YOUR GOAL:
Only the lines of the data below from the one with "I am text block." through the one with "Giving to EAST" are wanted. Repeat them exactly.

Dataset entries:
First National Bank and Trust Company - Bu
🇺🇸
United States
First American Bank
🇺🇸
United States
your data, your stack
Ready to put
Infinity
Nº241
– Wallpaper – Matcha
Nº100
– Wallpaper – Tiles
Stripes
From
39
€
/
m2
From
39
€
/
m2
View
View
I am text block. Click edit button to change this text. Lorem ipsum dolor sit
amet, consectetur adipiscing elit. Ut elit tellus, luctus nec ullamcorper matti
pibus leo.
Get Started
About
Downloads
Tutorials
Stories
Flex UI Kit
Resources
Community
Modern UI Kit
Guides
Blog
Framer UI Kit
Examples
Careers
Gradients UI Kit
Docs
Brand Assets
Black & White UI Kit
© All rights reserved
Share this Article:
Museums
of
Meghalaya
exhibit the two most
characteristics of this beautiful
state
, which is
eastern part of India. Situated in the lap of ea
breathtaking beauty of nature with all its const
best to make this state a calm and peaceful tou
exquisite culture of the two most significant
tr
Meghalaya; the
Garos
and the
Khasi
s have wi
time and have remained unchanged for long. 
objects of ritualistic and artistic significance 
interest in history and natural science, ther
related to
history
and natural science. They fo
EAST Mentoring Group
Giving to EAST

---

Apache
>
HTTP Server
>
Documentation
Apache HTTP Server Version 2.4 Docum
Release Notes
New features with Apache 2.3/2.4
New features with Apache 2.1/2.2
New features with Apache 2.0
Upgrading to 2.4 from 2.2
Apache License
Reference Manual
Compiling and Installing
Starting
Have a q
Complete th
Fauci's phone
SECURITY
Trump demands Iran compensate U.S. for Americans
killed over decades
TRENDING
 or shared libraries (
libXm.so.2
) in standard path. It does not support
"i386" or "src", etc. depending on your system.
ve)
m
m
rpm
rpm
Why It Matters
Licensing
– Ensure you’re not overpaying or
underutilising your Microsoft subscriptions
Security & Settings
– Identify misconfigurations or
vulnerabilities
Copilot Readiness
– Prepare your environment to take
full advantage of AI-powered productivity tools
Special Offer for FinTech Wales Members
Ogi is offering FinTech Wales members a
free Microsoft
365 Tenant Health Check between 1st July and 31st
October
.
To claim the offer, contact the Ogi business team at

TASK OUTPUT:
I am text block. Click edit button to change this text. Lorem ipsum dolor sit
amet, consectetur adipiscing elit. Ut elit tellus, luctus nec ullamcorper matti
pibus leo.
Get Started
About
Downloads
Tutorials
Stories
Flex UI Kit
Resources
Community
Modern UI Kit
Guides
Blog
Framer UI Kit
Examples
Careers
Gradients UI Kit
Docs
Brand Assets
Black & White UI Kit
© All rights reserved
Share this Article:
Museums
of
Meghalaya
exhibit the two most
characteristics of this beautiful
state
, which is
eastern part of India. Situated in the lap of ea
breathtaking beauty of nature with all its const
best to make this state a calm and peaceful tou
exquisite culture of the two most significant
tr
Meghalaya; the
Garos
and the
Khasi
s have wi
time and have remained unchanged for long. 
objects of ritualistic and artistic significance 
interest in history and natural science, ther
related to
history
and natural science. They fo
EAST Mentoring Group
Giving to EAST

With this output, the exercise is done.